» Activity
What is the number of lines in the listing below that contain the string "niveau"? Give that number only.

» Available data

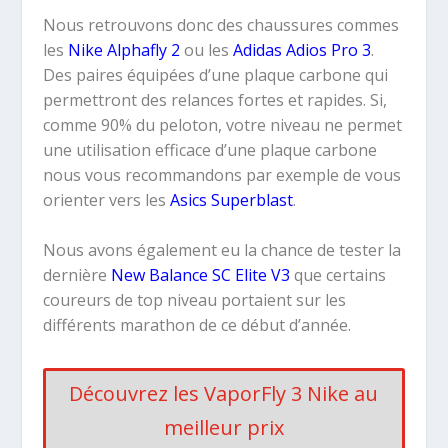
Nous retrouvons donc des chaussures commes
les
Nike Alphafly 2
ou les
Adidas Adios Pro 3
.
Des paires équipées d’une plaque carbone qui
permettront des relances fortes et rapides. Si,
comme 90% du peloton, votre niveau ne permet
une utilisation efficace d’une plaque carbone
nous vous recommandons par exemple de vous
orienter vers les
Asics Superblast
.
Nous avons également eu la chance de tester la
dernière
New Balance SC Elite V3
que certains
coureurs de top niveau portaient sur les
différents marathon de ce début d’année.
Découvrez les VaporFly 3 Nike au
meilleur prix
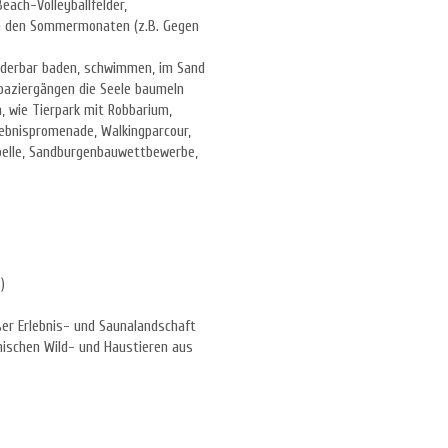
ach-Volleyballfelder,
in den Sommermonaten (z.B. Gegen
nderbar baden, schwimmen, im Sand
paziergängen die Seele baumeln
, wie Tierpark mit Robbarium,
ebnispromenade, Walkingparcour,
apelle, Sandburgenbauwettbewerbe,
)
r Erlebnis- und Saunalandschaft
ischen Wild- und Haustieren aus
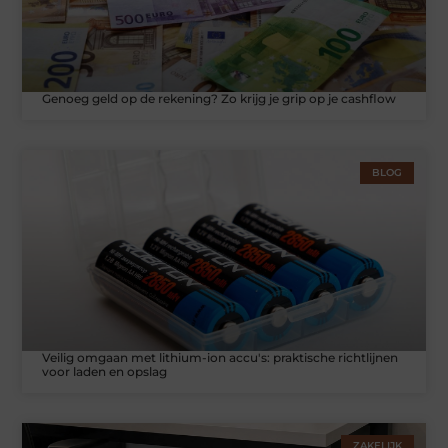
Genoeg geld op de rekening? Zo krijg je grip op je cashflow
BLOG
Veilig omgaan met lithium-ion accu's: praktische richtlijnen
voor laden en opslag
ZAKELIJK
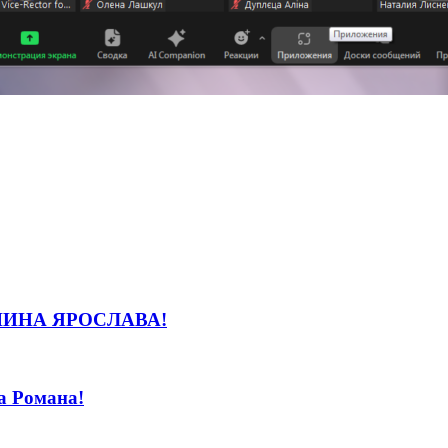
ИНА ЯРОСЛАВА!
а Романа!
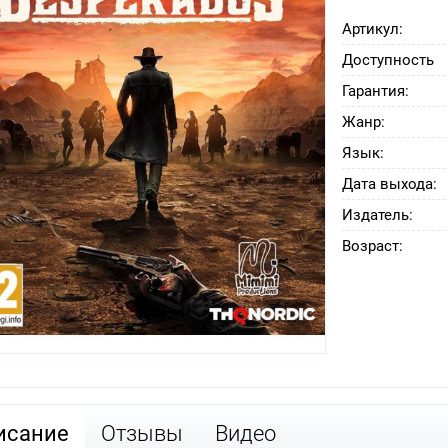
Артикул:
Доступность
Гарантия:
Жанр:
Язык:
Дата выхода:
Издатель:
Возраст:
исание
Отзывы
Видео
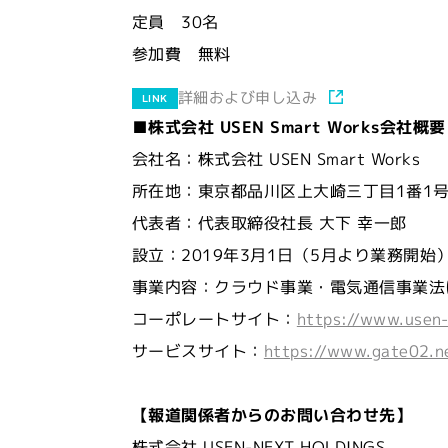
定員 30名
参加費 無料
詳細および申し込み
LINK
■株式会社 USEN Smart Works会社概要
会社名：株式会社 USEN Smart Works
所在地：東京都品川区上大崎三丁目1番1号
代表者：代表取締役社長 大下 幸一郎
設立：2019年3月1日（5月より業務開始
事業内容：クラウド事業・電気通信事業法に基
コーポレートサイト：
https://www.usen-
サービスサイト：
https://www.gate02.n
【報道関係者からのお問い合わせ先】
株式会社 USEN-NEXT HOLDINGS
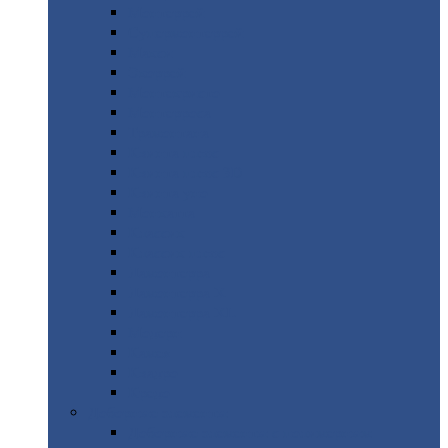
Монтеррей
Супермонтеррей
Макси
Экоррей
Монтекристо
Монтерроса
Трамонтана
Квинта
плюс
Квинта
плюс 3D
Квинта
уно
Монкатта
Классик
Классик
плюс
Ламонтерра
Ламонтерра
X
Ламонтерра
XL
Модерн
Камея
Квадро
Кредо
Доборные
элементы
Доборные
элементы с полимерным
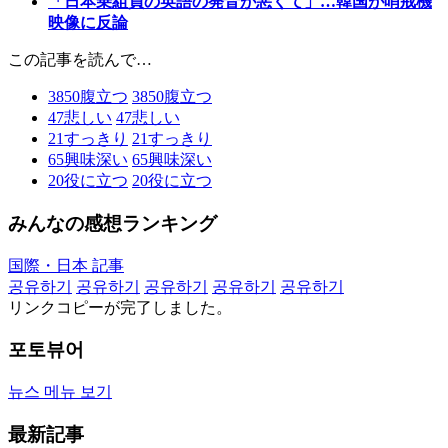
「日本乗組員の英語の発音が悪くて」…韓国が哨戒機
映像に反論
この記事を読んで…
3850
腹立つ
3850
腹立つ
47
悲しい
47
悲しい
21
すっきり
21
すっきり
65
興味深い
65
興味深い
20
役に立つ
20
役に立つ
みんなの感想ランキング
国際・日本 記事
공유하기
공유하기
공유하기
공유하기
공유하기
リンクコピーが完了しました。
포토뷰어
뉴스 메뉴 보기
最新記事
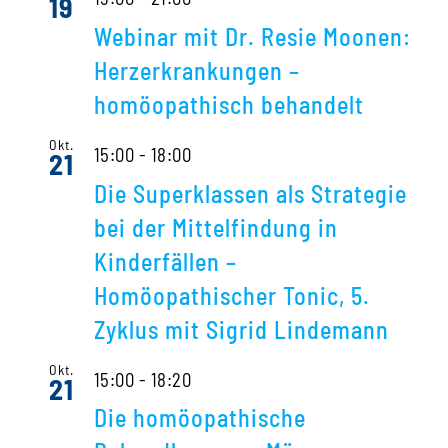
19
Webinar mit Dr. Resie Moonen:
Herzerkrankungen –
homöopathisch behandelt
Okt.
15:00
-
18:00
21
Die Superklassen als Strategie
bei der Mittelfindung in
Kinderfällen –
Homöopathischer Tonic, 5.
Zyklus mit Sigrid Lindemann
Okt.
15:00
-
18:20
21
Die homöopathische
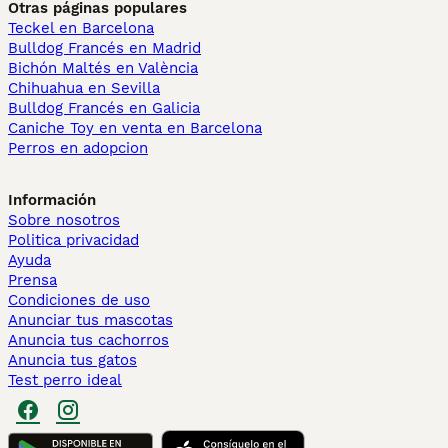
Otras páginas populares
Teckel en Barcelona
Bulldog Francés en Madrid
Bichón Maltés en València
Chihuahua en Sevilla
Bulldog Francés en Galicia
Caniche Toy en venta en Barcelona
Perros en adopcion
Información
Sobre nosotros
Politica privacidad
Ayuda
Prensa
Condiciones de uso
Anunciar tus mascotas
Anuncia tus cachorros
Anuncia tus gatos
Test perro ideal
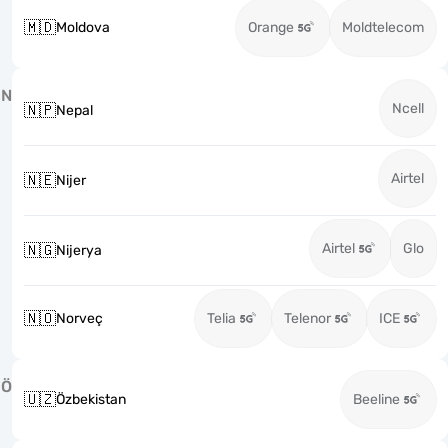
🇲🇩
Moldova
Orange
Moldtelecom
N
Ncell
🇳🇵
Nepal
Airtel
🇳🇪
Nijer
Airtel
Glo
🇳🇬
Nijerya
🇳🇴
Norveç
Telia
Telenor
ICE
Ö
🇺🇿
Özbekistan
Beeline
* * *
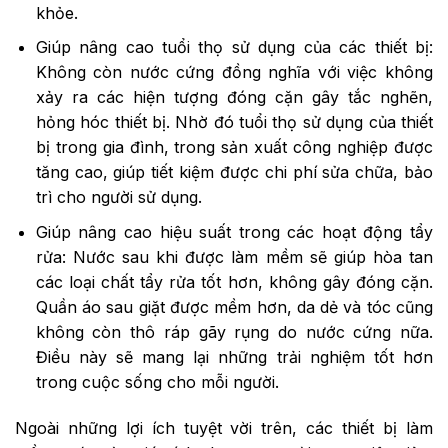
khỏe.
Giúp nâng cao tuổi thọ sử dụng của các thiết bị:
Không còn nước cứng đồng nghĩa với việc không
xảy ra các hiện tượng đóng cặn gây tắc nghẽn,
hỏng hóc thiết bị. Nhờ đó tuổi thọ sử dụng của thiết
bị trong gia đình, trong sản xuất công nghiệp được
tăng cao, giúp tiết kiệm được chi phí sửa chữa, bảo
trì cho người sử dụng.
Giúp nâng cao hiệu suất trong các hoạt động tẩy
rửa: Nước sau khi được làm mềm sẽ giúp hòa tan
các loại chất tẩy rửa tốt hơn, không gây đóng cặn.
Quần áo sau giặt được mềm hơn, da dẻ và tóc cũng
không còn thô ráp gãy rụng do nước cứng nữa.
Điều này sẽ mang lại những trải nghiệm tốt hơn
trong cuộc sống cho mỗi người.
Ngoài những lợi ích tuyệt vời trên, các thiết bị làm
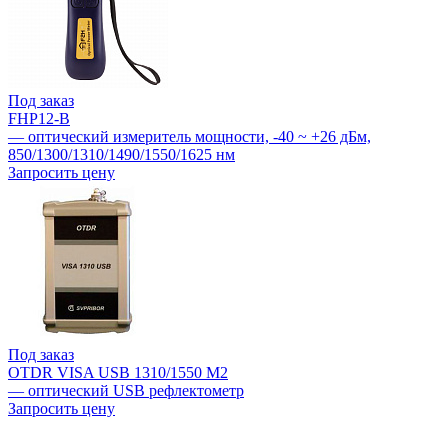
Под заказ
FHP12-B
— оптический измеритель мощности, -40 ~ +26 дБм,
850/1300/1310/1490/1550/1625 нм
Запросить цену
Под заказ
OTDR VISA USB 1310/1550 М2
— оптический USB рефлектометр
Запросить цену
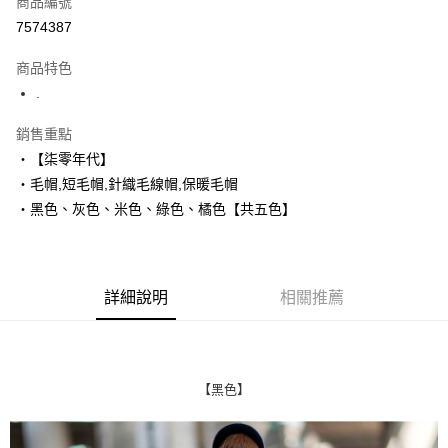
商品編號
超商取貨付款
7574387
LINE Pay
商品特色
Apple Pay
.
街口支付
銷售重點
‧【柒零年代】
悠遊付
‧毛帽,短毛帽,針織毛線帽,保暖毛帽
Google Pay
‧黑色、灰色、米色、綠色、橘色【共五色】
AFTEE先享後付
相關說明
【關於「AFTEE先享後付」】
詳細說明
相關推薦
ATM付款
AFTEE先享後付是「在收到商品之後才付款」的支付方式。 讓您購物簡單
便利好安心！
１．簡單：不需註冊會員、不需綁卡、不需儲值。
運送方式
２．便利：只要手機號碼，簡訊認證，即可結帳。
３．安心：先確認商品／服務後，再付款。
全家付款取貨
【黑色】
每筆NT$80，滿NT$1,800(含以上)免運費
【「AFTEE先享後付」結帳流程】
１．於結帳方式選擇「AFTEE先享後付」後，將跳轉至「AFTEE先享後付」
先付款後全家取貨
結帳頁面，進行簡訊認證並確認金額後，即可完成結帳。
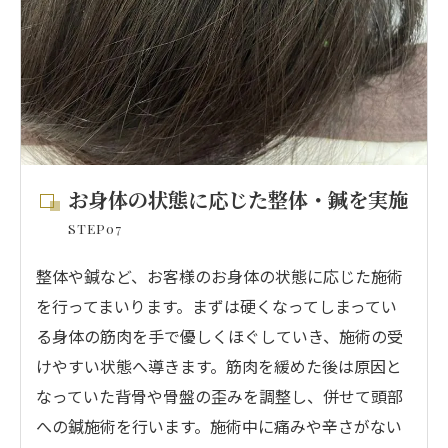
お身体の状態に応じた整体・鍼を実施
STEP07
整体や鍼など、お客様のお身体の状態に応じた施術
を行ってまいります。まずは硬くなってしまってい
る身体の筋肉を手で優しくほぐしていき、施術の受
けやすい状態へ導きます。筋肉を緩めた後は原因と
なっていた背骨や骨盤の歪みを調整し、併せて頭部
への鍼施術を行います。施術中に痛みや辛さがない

» Your response
2